Healthcare systems are taking steps to address the “defensibility” and transparency of the way they bill for services—an issue that came into the spotlight earlier this year in the wake of a controversial Time magazine cover story.
But it's not only uninsured patients—whose stories were much of the focus of Steven Brill's 24,000-word article, “Bitter Pill”—who are asking questions about why their hospital bills are running in the tens of thousands of dollars for short stays and simple procedures.
Hospital pricing has also been a key issue for payers, particularly
America's Health Insurance Plans, which has pegged price increases as a major factor behind rising premiums.
“I think there's a real movement toward more strategic thinking about pricing and its defensibility,” said Keith Neilson, CEO of Craneware, which makes software for healthcare billing, chargemaster management, auditing and Medicare compliance.
He noted in an e-mail that the shift was already beginning “years” before the Time magazine article in response to cost pressures.
Yet with the idea of a “chargemaster” now in the public eye, hospitals once again have been pulled into the ongoing national discussion about healthcare costs—and not in a positive light.
The
American Hospital Association responded to the criticism in a news release, pointing to the Patient Friendly Billing Project and other efforts to simplify and explain billing information.
“Today’s hospital bill is a symptom of a broken payment system,” the AHA said, citing a web of governmental regulations, the expectation that facilities will provide care even to those who can’t afford it and the vast resources it takes to run a hospital.
Todd Craghead, vice president of revenue cycle organization for Intermountain Healthcare, Salt Lake City, said he was not aware of increased patient questions about their bills after the Time story.
But he said in an e-mail that the system has created “focus teams” over the past several years to “review, improve and strengthen” its pricing strategies “so that they support the environment we are moving towards as it relates to healthcare reform.”

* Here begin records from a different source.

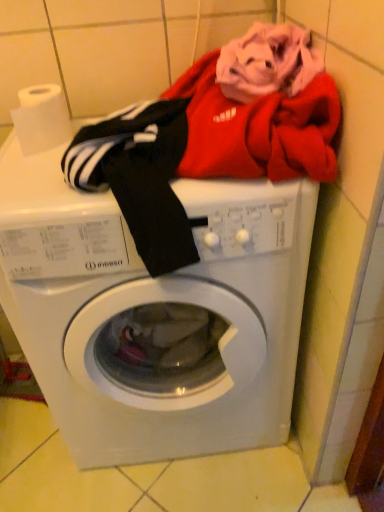 Question: Considering the relative positions of white plastic washing machine at center and white matte toilet paper at upper left in the image provided, is white plastic washing machine at center to the left or to the right of white matte toilet paper at upper left?

Choices:
 (A) left
 (B) right

Answer: (B)

Question: From the image's perspective, relative to white matte toilet paper at upper left, is white plastic washing machine at center above or below?

Choices:
 (A) below
 (B) above

Answer: (A)

Question: Considering the positions of white plastic washing machine at center and white matte toilet paper at upper left in the image, is white plastic washing machine at center taller or shorter than white matte toilet paper at upper left?

Choices:
 (A) tall
 (B) short

Answer: (A)

Question: Looking at the image, does white matte toilet paper at upper left seem bigger or smaller compared to white plastic washing machine at center?

Choices:
 (A) small
 (B) big

Answer: (A)

Question: Relative to white plastic washing machine at center, is white matte toilet paper at upper left in front or behind?

Choices:
 (A) behind
 (B) front

Answer: (A)

Question: Is white matte toilet paper at upper left to the left or to the right of white plastic washing machine at center in the image?

Choices:
 (A) right
 (B) left

Answer: (B)

Question: Is point (51, 115) closer or farther from the camera than point (218, 289)?

Choices:
 (A) closer
 (B) farther

Answer: (B) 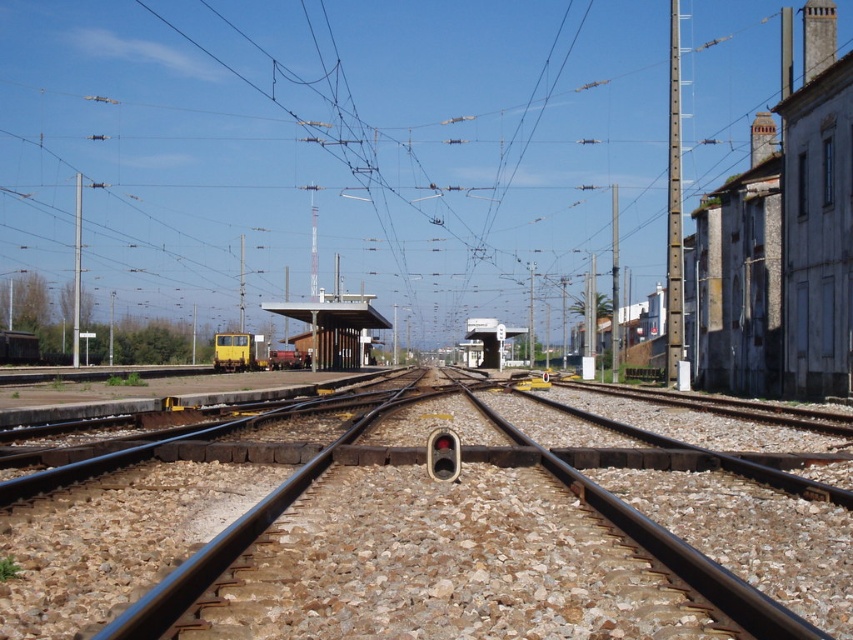 You are standing at the signal box in the railway scene. You want to walk to the white concrete platform at center. Which direction should you go?

The white concrete platform at center is located at point (334, 326) in the image, so you should walk towards the center of the image to reach it. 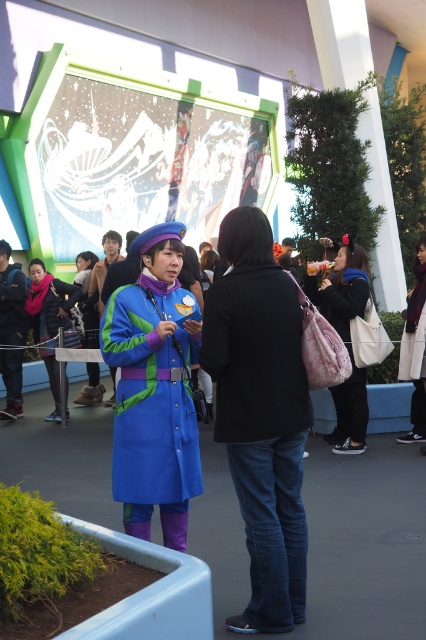 Question: Does matte pink fabric bag at right have a smaller size compared to white cotton dress at center?

Choices:
 (A) yes
 (B) no

Answer: (B)

Question: Considering the real-world distances, which object is closest to the black matte coat at center?

Choices:
 (A) white cotton dress at center
 (B) matte pink fabric bag at right
 (C) black matte jacket at center

Answer: (C)

Question: Which point is closer to the camera taking this photo?

Choices:
 (A) (60, 294)
 (B) (158, 492)

Answer: (B)

Question: Which object is positioned closest to the blue fabric coat at center?

Choices:
 (A) black matte coat at center
 (B) black matte jacket at center

Answer: (A)

Question: Is matte blue coat at center below matte black jacket at center?

Choices:
 (A) no
 (B) yes

Answer: (B)

Question: Is matte black jacket at center wider than blue fabric coat at center?

Choices:
 (A) yes
 (B) no

Answer: (A) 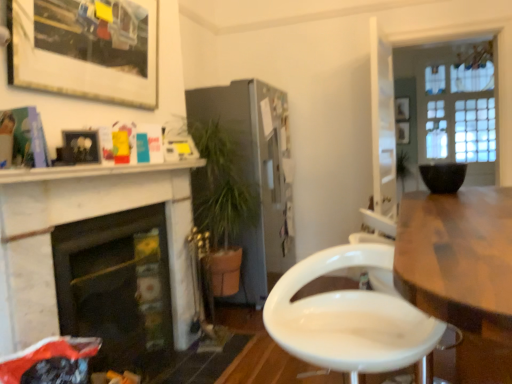 Question: Is wooden picture frame at upper right, which is the 1th picture frame from right to left, taller than white marble fireplace at left, which ranks as the 1th fireplace in front-to-back order?

Choices:
 (A) no
 (B) yes

Answer: (A)

Question: Considering the relative sizes of wooden picture frame at upper right, marked as the second picture frame in a top-to-bottom arrangement, and white marble fireplace at left, which ranks as the 1th fireplace in front-to-back order, in the image provided, is wooden picture frame at upper right, marked as the second picture frame in a top-to-bottom arrangement, smaller than white marble fireplace at left, which ranks as the 1th fireplace in front-to-back order,?

Choices:
 (A) no
 (B) yes

Answer: (B)

Question: Can you confirm if wooden picture frame at upper right, the 4th picture frame in the front-to-back sequence, is wider than white marble fireplace at left, which ranks as the 1th fireplace in front-to-back order?

Choices:
 (A) yes
 (B) no

Answer: (B)

Question: Is white marble fireplace at left, which is the second fireplace from back to front, a part of wooden picture frame at upper right, the 4th picture frame in the front-to-back sequence?

Choices:
 (A) no
 (B) yes

Answer: (A)

Question: Is wooden picture frame at upper right, which is the 1th picture frame from right to left, in front of white marble fireplace at left, which is the second fireplace from back to front?

Choices:
 (A) yes
 (B) no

He added that several work groups regularly evaluate the system’s pricing practices, and Intermountain also reviews its own information against industry benchmarks.
Neilson noted that as financial pressures build for hospitals, they will continue to model different pricing scenarios.
“A well thought out pricing strategy that has a basis in cost, especially in pharmacy and patient-chargeable supplies, helps give you defensible pricing, which is the aim of the clients I’ve spoken to,” he said.